Like Linklater's almost three-hour film and Knausgaard's six-volume beast, by whittling the day into mostly the moments before and after Big Moments, "The Clock" takes on a touching air of reclamation, becoming an exhilarating reminder to slow down, stop looking at your world through screens (Mason, in "Boyhood," delivers a rant on this) and experience life. So, again, as with the melancholy you feel in "Boyhood" and the digressive rabbit holes you fall into reading "My Struggle," you experience "The Clock" biologically. Your body synchs to the time you spend with it even as you lose yourself in it. As Sheryl Mousley, senior curator of film and video at the Walker, told me: "I was walking by the gallery (showing 'The Clock') and these women were exiting, and one said 'That was amazing' and another said: 'But what time is it now?'"
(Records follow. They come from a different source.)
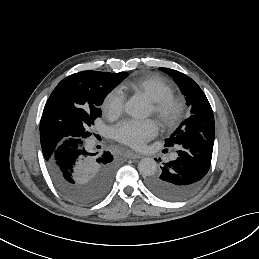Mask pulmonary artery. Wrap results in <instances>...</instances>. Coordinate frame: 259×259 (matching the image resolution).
Listing matches in <instances>:
<instances>
[{
	"label": "pulmonary artery",
	"instance_id": "obj_1",
	"mask_svg": "<svg viewBox=\"0 0 259 259\" xmlns=\"http://www.w3.org/2000/svg\"><path fill=\"white\" fill-rule=\"evenodd\" d=\"M176 157H177V155L174 154V155H172V156L169 157V160H174V159H176Z\"/></svg>",
	"mask_w": 259,
	"mask_h": 259
}]
</instances>
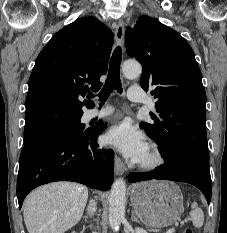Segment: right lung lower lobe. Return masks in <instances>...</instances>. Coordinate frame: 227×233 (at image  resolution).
I'll return each instance as SVG.
<instances>
[{"mask_svg": "<svg viewBox=\"0 0 227 233\" xmlns=\"http://www.w3.org/2000/svg\"><path fill=\"white\" fill-rule=\"evenodd\" d=\"M104 127L103 124L79 135L51 136L24 145L17 178L19 208L31 190L50 182L75 181L109 190L114 178L113 151L97 144Z\"/></svg>", "mask_w": 227, "mask_h": 233, "instance_id": "1", "label": "right lung lower lobe"}]
</instances>
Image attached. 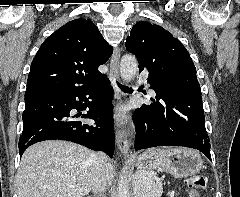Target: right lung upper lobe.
I'll return each instance as SVG.
<instances>
[{
    "instance_id": "cb5924a9",
    "label": "right lung upper lobe",
    "mask_w": 240,
    "mask_h": 197,
    "mask_svg": "<svg viewBox=\"0 0 240 197\" xmlns=\"http://www.w3.org/2000/svg\"><path fill=\"white\" fill-rule=\"evenodd\" d=\"M90 19L72 20L49 36L30 68L25 98L58 88H84L106 76L98 71L112 55Z\"/></svg>"
}]
</instances>
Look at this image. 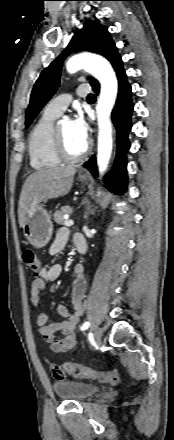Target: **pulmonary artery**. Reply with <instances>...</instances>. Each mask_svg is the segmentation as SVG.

The first time I watched part of Marclay's "The Clock" and no one, not even the curators who bring it into each new city, watches the whole thing, not in one sitting anyway was a few years ago in Boston. It was the last day it was showing. "The Clock" was literally and figuratively ticking, and so I waited in line for about 40 minutes and told myself that I wouldn't stay more than 15 minutes. But after 45 minutes, I could not extract myself from the gallery and remained watching for two hours. Time flew. The room was packed the entire time. I watched from 1:30 p.m. to 3:30 p.m. And so, when the Walker restarted "The Clock" in June, I watched from 11 a.m. to 1 p.m. Then I returned to watch from 3:30 to 6 p.m. Then, returning after-hours (with the help from the museum), I sat from 10:30 p.m. until about 12:30 a.m.